Dalam banyak hal, para pemasok biasanya mengirimkan laporan bulanan yang bias
dijumpai dalam arsip klien. Jika demikian halnya, maka jumlah yang terutang kepada
pemasok menurut catatan klien dapat direkonsiliasi dengan laporan tersebut. Bukti yang
diperoleh dari prosedur ini sama dengan yang diperoleh melalui prosedur konfirmasi, hanya
saja kurang dapat diandalkan karena laporan itu, tidak semua pemasok mempunyai kebiasaan
mengirimkan laporan bulanan kepada para pelanggan.

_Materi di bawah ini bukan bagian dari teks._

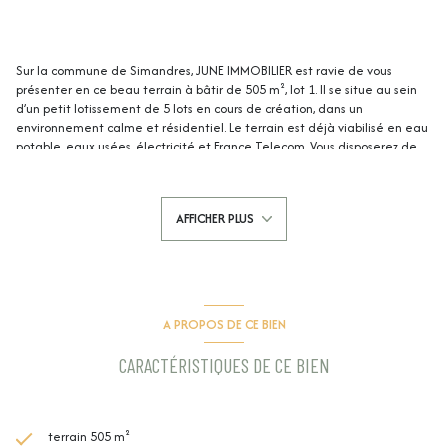
Sur la commune de Simandres, JUNE IMMOBILIER est ravie de vous
présenter en ce beau terrain à bâtir de 505 m², lot 1. Il se situe au sein
d’un petit lotissement de 5 lots en cours de création, dans un
environnement calme et résidentiel. Le terrain est déjà viabilisé en eau
potable, eaux usées, électricité et France Telecom. Vous disposerez de
200 m² de surface de plancher. Ce terrain est libre constrcuteur.
3 autres lots sont disponibles à la vente (lot 5: 537 m2, lot 4: 641 m2, lot
3: 504 m2, le lot 2 étant déjà réservé)
AFFICHER PLUS
Si vous souhaitez programmer une visite, contactez Julien SAROLI au 06
16 47 82 98 ou au 04 37 65 15 80. Honoraires à la charge du vendeur. -
JUNE IMMOBILIER - 3, route de Marennes 69970 Chaponnay.
A PROPOS DE CE BIEN
CARACTÉRISTIQUES DE CE BIEN
terrain 505 m²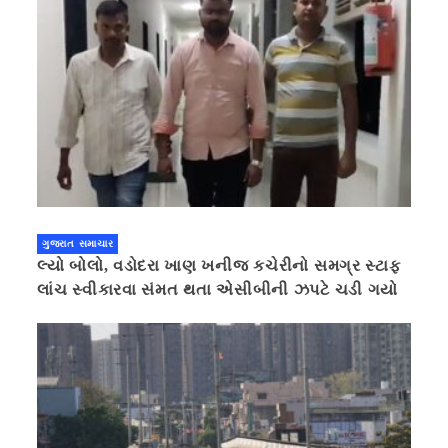
ગુજરાત સમાચાર
લ્યો બોલો, વડોદરા ખાણ ખનીજ કચેરીનો સમગ્ર સ્ટાફ
લાંચ સ્વીકારવા સંમત થતા એસીબીની ઝપટે ચડી ગયો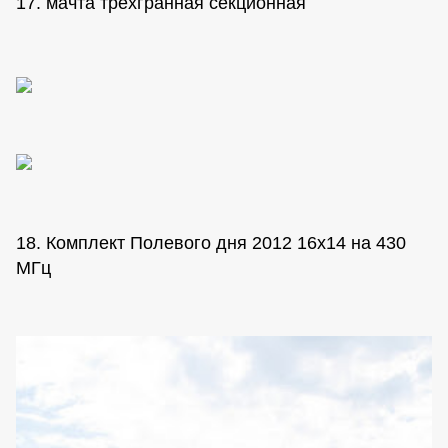
17. мачта трехгранная секционная
18. Комплект Полевого дня 2012 16х14 на 430
МГц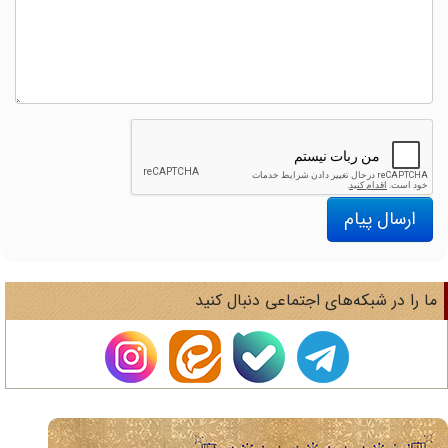
ارسال پیام
ا را در شبکه‌های اجتماعی دنبال کنید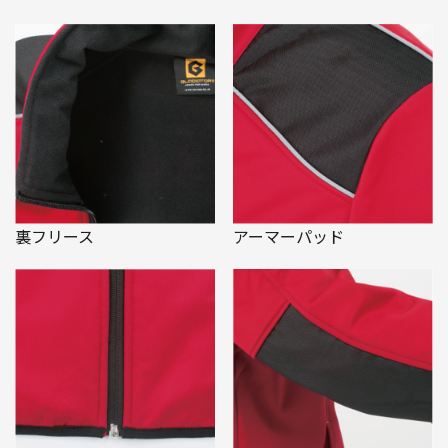
裏フリース
アーマーパッド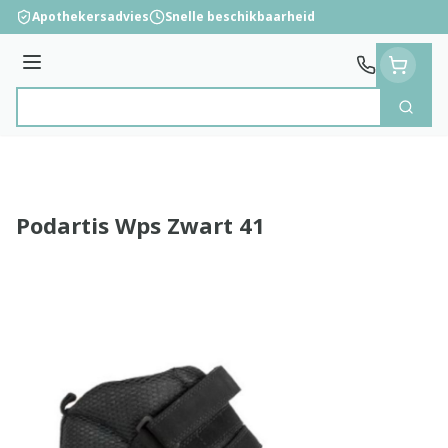
Ga naar de inhoud
Apothekersadvies
Snelle beschikbaarheid
Menu
Zoek
Product, merk, categorie...
Podartis Wps Zwart 41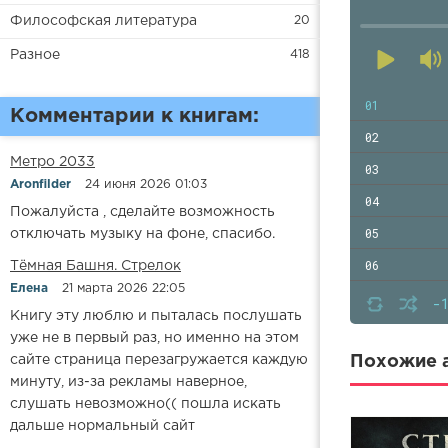
Философская литература
20
Разное
418
01
Комментарии к книгам:
02
Метро 2033
03
Aronfilder
24 июня 2026 01:03
04
Пожалуйста , сделайте возможность
05
отключать музыку на фоне, спасибо.
06
​​Тёмная Башня. Стрелок
Елена
21 марта 2026 22:05
07
-
Книгу эту люблю и пыталась послушать
08
уже не в первый раз, но именно на этом
09
сайте страница перезагружается каждую
Похожие а
минуту, из-за рекламы наверное,
слушать невозможно(( пошла искать
дальше нормальный сайт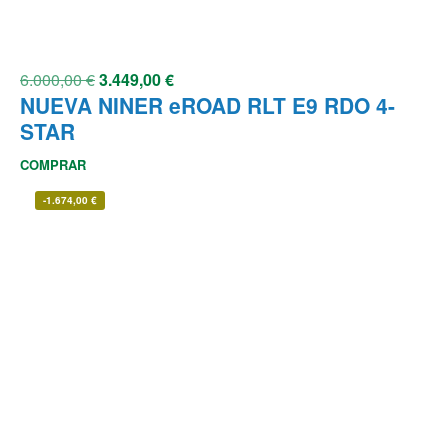
6.000,00
€
3.449,00
€
NUEVA NINER eROAD RLT E9 RDO 4-
STAR
COMPRAR
-
1.674,00
€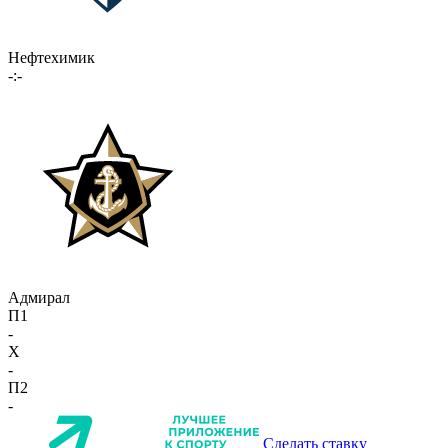
Нефтехимик
-:-
Адмирал
П1
-
X
-
П2
-
Сделать ставку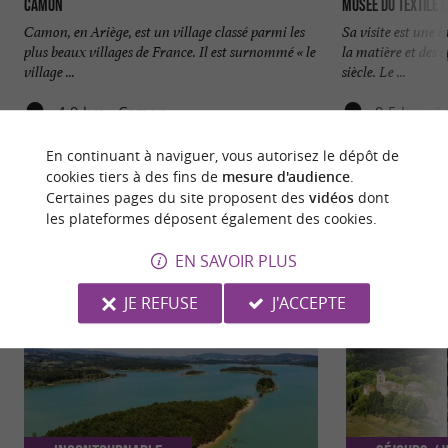
Camon
Musée du Textile e
Camon, en Ariège, est un village classé parmi les
Sa visite est une 
plus beaux villages de France. Il est surnommé « le
la matière et des
village ...
siècle. Le ...
4,9 km - Camon
9,5 km - L
En continuant à naviguer, vous autorisez le dépôt de
cookies tiers à des fins de
mesure d'audience
.
Certaines pages du site proposent des
vidéos
dont
les plateformes déposent également des cookies.
NOUS AVONS TESTÉ
POUR VOUS
EN SAVOIR PLUS
JE REFUSE
J'ACCEPTE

7. PEMBANDINGAN PENYAJIAN UTANG DI NERACA DENGAN PRINSIP


AKUNTANSI YANG BERLAKU UMUM
Utang dagang harus diidentifikasi dengan benar dan dikelompokkan sebagai
kewajiban lancar. Apabila saldo utang dagang mencakup pembayaran di muka kepada
pemasok untuk pesanan barang dan jasa yang baru akan dikirimkan di kemudian hari dalam
jumlah yang material, maka jumlah pembayaran di muka tersebut harus direklisifikasi
sebagai uang muka kepada pemasok dan dikelompokkan sebagai aktiva. Selain itu,
pengungkapan perlu dilakukan untuk jaminan utang tertentu, utang kepada pihak yang
mempunyai hubungan istimewa, komitmen pembelian, serta utang bersyarat. Penyajian dan
pengungkapan yang dilakukan manajemen dalam laporan keuangan harus dibandingkan
dengan ketentuan yang ditetapkan oleh prinsip akuntansi berlaku umum.

8. JASA BERNILAI TAMBAH


Setelah menyelesaikan audit atas aktivitas pembelian, auditor dapat mengevaluasi
utang dan pengeluaran entitas dibandingkan dengan perusahaan lain dalam industri yang
sama. Auditor juga dapat memberikan dua jasa bernilai tambah yang penting. Pertama,
auditor dapat mengevaluasi seberapa efektif entitas telah memanfaatkan aktivanya untuk
menghasilkan penjualan, laba, dan arus kas, serta mencapai tujuan entitas itu. Kedua, auditor
kemudian dapat memberikan jasa independen dengan mengevaluasi aktiva yang
direncanakan dapat menjadi pendukung yang penting untuk mencapai sasarannya.